Born in Meghalaya, India, in 1961, Arundhati Roy is the daughter of a Syrian Christian mother and Bengali Hindu father. Her political causes have taken her to live with Indian Maoists in the jungle and visit Edward Snowden in Moscow and advocate for Kashmiri independence. Roy was 35 when she published her debut, “The God of Small Things” to great acclaim. It won the Booker Prize, and sold millions of copies in 42 languages.
In the 20 years since, Roy has published essays and non-fiction, made documentaries, and publicly protested corruption, social issues and environmental degradation. She has been featured on Time magazine’s list of the world’s 100 most influential people. The Guardian noted: “To her political fans, she is the radical left voice of principled resistance; to her critics, the worst sort of adolescent idealist: unrealistic, self-indulgent. She has faced criminal charges of contempt and sedition, been imprisoned, and fled India briefly last year in fear for her life.”
The cast of outsider characters in her new novel is vast and colorful: a transwoman from Delhi, a man from an untouchable background passing himself off as a Muslim, a resistance fighter in Kashmir, a woman in the Maoist rebellion in Bastar, a woman who kidnaps an abandoned baby, and even birds. “Some of these characters disappear for hundreds of pages before appearing again. But the intensity of Roy’s writing—the sheer amount she cares about these people—compels you to concentrate,” praised The Telegraph.
A book review in The Guardian stated: “Clearly, Roy’s scattershot narrative is deliberate; it reflects the fragmentation of the world around us. But there are dangers inherent in the attempt to become everybody and everything, and her clashing subplots and whimsical digressions can become rather unwieldy.” (Nonetheless, the conclusion was: “there are lasting rewards in Roy’s ability to create a bright mosaic.”) The AV Club, however, pejoratively deemed it “narrative schizophrenia.”

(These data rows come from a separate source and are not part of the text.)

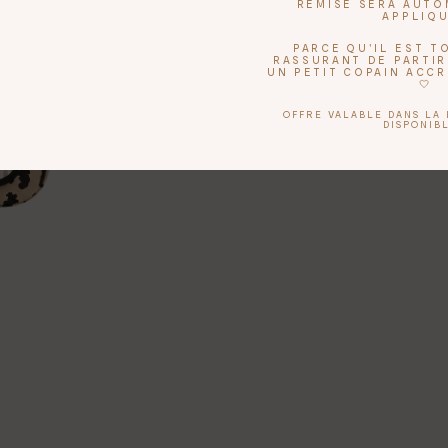
REMISE SERA AUT
APPLIQ
PARCE QU'IL EST 
RASSURANT DE PARTIR
UN PETIT COPAIN ACC
🤍
OFFRE VALABLE DANS LA 
DISPONIBL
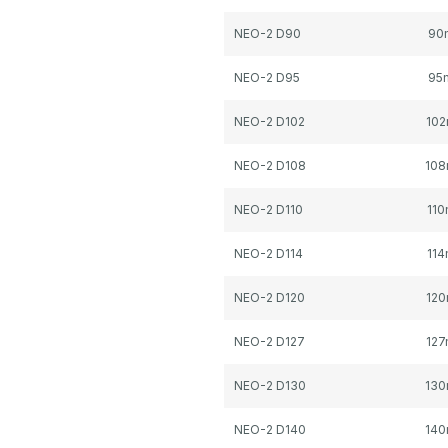
NEO-2 D90
90
NEO-2 D95
95
NEO-2 D102
10
NEO-2 D108
10
NEO-2 D110
11
NEO-2 D114
11
NEO-2 D120
12
NEO-2 D127
12
NEO-2 D130
13
NEO-2 D140
14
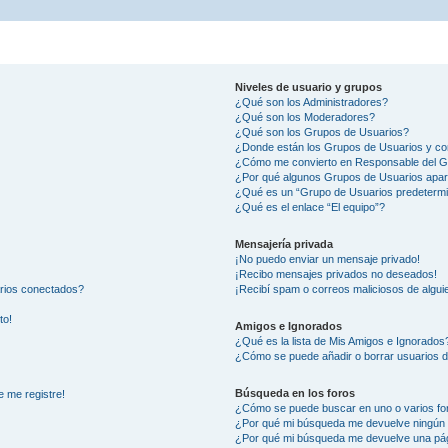
Niveles de usuario y grupos
¿Qué son los Administradores?
¿Qué son los Moderadores?
¿Qué son los Grupos de Usuarios?
¿Donde están los Grupos de Usuarios y co
¿Cómo me convierto en Responsable del 
¿Por qué algunos Grupos de Usuarios apar
¿Qué es un “Grupo de Usuarios predeterm
¿Qué es el enlace “El equipo”?
Mensajería privada
¡No puedo enviar un mensaje privado!
¡Recibo mensajes privados no deseados!
arios conectados?
¡Recibí spam o correos maliciosos de alguie
to!
Amigos e Ignorados
¿Qué es la lista de Mis Amigos e Ignorados
¿Cómo se puede añadir o borrar usuarios d
Búsqueda en los foros
e me registre!
¿Cómo se puede buscar en uno o varios fo
¿Por qué mi búsqueda me devuelve ningún 
¿Por qué mi búsqueda me devuelve una pág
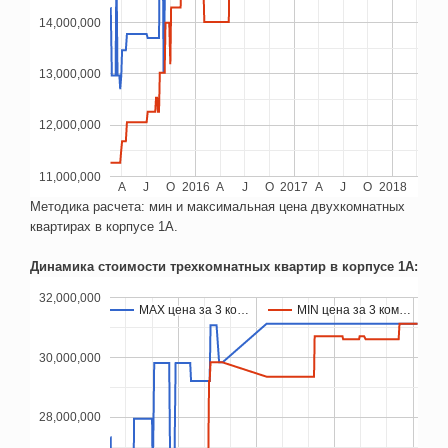
14,000,000
13,000,000
12,000,000
11,000,000
A
J
O
2016
A
J
O
2017
A
J
O
2018
Методика расчета: мин и максимальная цена двухкомнатных
квартирах в корпусе 1А.
Динамика стоимости трехкомнатных квартир в корпусе 1А:
32,000,000
MAX цена за 3 ко…
MAX цена за 3 ко…
MIN цена за 3 ком…
MIN цена за 3 ком…
30,000,000
28,000,000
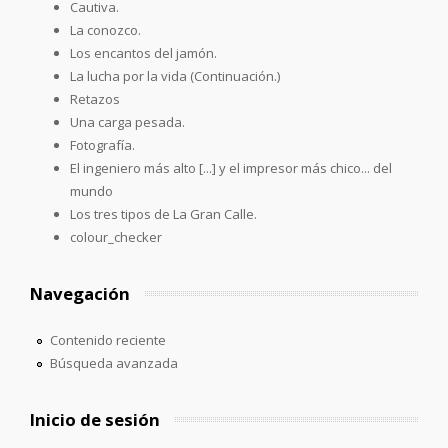
Cautiva.
La conozco.
Los encantos del jamón.
La lucha por la vida (Continuación.)
Retazos
Una carga pesada.
Fotografía.
El ingeniero más alto [...] y el impresor más chico... del
mundo
Los tres tipos de La Gran Calle.
colour_checker
Navegación
Contenido reciente
Búsqueda avanzada
Inicio de sesión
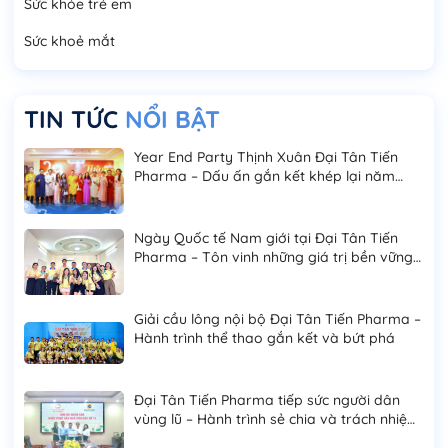
Sức khỏe trẻ em
Sức khoẻ mắt
TIN TỨC
NỔI BẬT
Year End Party Thịnh Xuân Đại Tân Tiến
Pharma – Dấu ấn gắn kết khép lại năm
2025
Ngày Quốc tế Nam giới tại Đại Tân Tiến
Pharma – Tôn vinh những giá trị bền vững
của phái mạnh
Giải cầu lông nội bộ Đại Tân Tiến Pharma –
Hành trình thể thao gắn kết và bứt phá
Đại Tân Tiến Pharma tiếp sức người dân
vùng lũ – Hành trình sẻ chia và trách nhiệm
cộng đồng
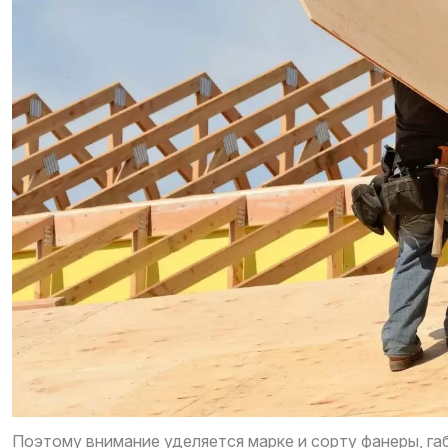
Поэтому внимание уделяется марке и сорту фанеры, г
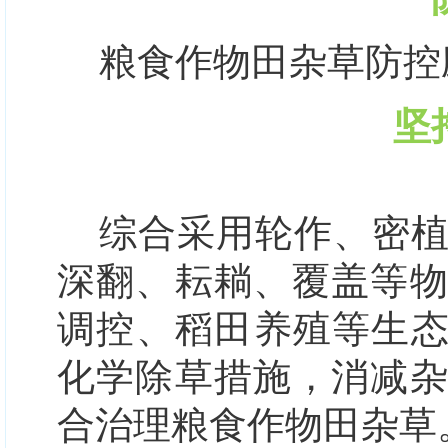
粮食作物田杂草防控
坚
综合采用轮作、密
深翻、耘耥、覆盖等
调控、稻田养殖等生态
化学除草措施，消减
合治理粮食作物田杂草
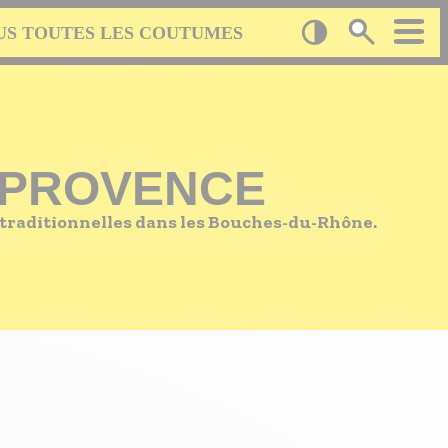
US TOUTES LES COUTUMES
 PROVENCE
s traditionnelles dans les Bouches-du-Rhône.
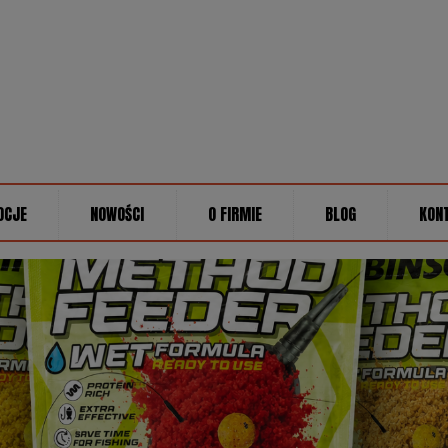
OCJE
NOWOŚCI
O FIRMIE
BLOG
KON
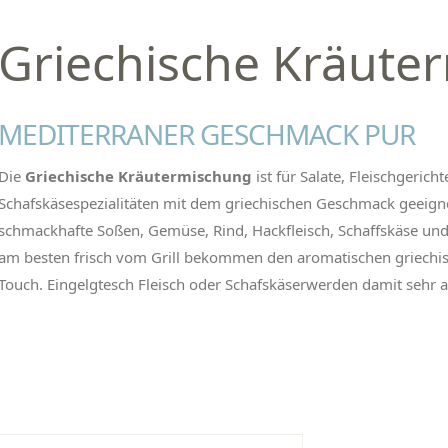
Griechische Kräute
MEDITERRANER GESCHMACK PUR
Die
Griechische Kräutermischung
ist für Salate, Fleischgerich
Schafskäsespezialitäten mit dem griechischen Geschmack geeigne
schmackhafte Soßen, Gemüse, Rind, Hackfleisch, Schaffskäse u
am besten frisch vom Grill bekommen den aromatischen griechi
Touch. Eingelgtesch Fleisch oder Schafskäserwerden damit sehr 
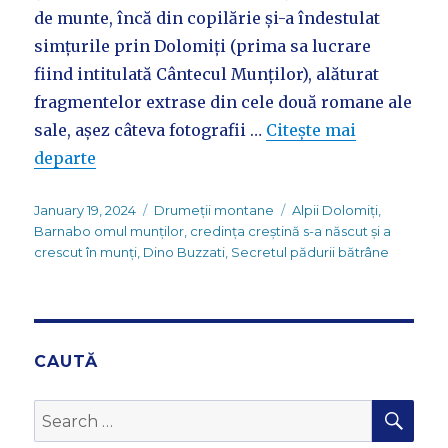
de munte, încă din copilărie și-a îndestulat
simțurile prin Dolomiți (prima sa lucrare
fiind intitulată Cântecul Munților), alăturat
fragmentelor extrase din cele două romane ale
sale, așez câteva fotografii …
Citește mai
departe
Posted
Categories
Tags
January 19, 2024
Drumeții montane
Alpii Dolomiți
,
on
Barnabo omul munților
,
credința creștină s-a născut și a
crescut în munți
,
Dino Buzzati
,
Secretul pădurii bătrâne
CAUTĂ
SEA
Search
for:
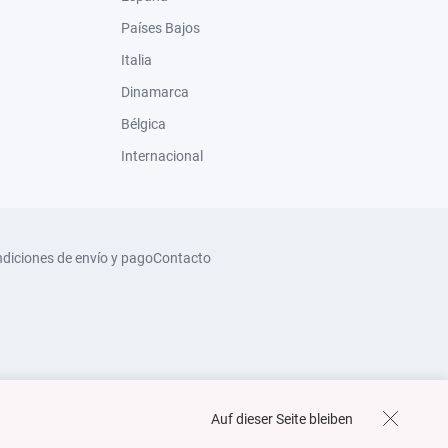
Países Bajos
Italia
Dinamarca
Bélgica
Internacional
diciones de envío y pago
Contacto
Auf dieser Seite bleiben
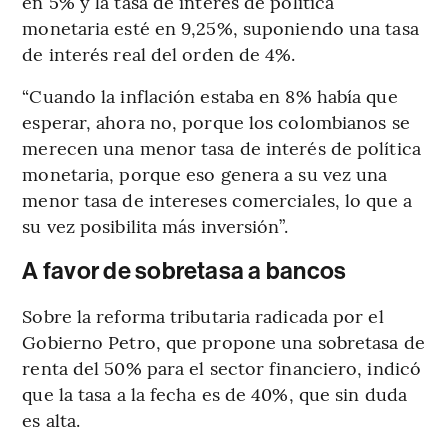
en 5% y la tasa de interés de política
monetaria esté en 9,25%, suponiendo una tasa
de interés real del orden de 4%.
“Cuando la inflación estaba en 8% había que
esperar, ahora no, porque los colombianos se
merecen una menor tasa de interés de política
monetaria, porque eso genera a su vez una
menor tasa de intereses comerciales, lo que a
su vez posibilita más inversión”.
A favor de sobretasa a bancos
Sobre la reforma tributaria radicada por el
Gobierno Petro, que propone una sobretasa de
renta del 50% para el sector financiero, indicó
que la tasa a la fecha es de 40%, que sin duda
es alta.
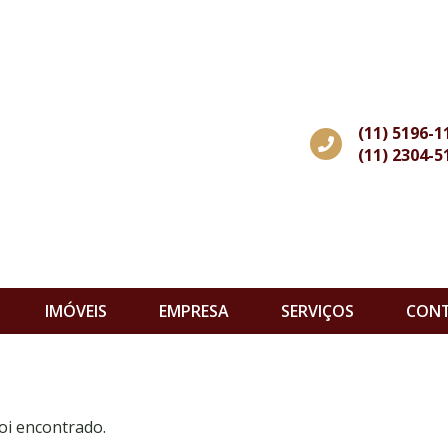
(11) 5196-1
(11) 2304-5
IMÓVEIS
EMPRESA
SERVIÇOS
CON
oi encontrado.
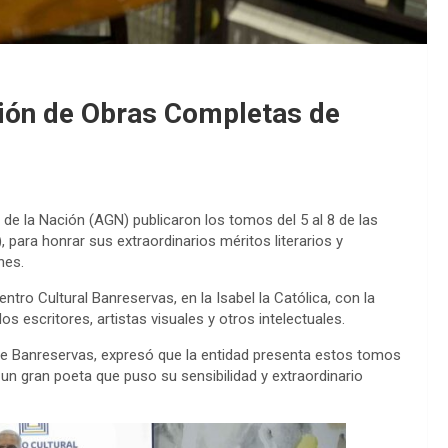
ción de Obras Completas de
de la Nación (AGN) publicaron los tomos del 5 al 8 de las
para honrar sus extraordinarios méritos literarios y
nes.
ntro Cultural Banreservas, en la Isabel la Católica, con la
 escritores, artistas visuales y otros intelectuales.
de Banreservas,
expresó que la entidad presenta estos tomos
 un gran poeta que puso su sensibilidad y extraordinario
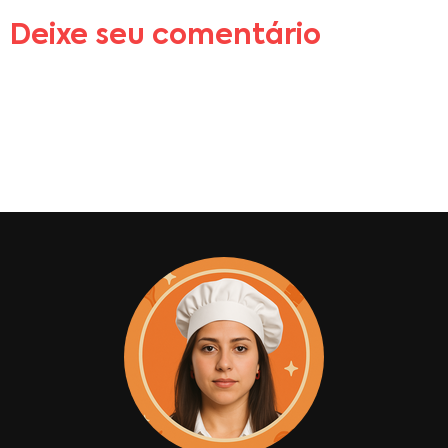
Deixe seu comentário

The Guardian noted, in a different article, that the book is: “a riotous carnival, as wryly funny and irreverent as its author. The endless parade of oddballs and eccentrics can get a little exhausting, rather like a party at which new guests keep arriving, but Roy’s policy of indiscriminate inclusion is not just an editorial choice; it is the literary expression of solidarity, and the fundamental theme both of Roy’s politics and of the book.” As Roy put it herself in an interview, she is “Just delighting in all the crazies and the sweethearts, and the joy in the saddest places, and the unexpectedness of things.”